◆ Assignment ◆
Start to finish, reproduce the records below with nothing missing.

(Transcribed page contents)
┄┄┄┄┄┄┄┄┄┄┄┄┄┄┄┄┄┄┄┄

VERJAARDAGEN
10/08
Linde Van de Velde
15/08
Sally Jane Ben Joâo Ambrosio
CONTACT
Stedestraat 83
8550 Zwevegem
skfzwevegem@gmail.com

┄┄┄┄┄┄┄┄┄┄┄┄┄┄┄┄┄┄┄┄

◆ Response to this task ◆
VERJAARDAGEN
10/08
Linde Van de Velde
15/08
Sally Jane Ben Joâo Ambrosio
CONTACT
Stedestraat 83
8550 Zwevegem
skfzwevegem@gmail.com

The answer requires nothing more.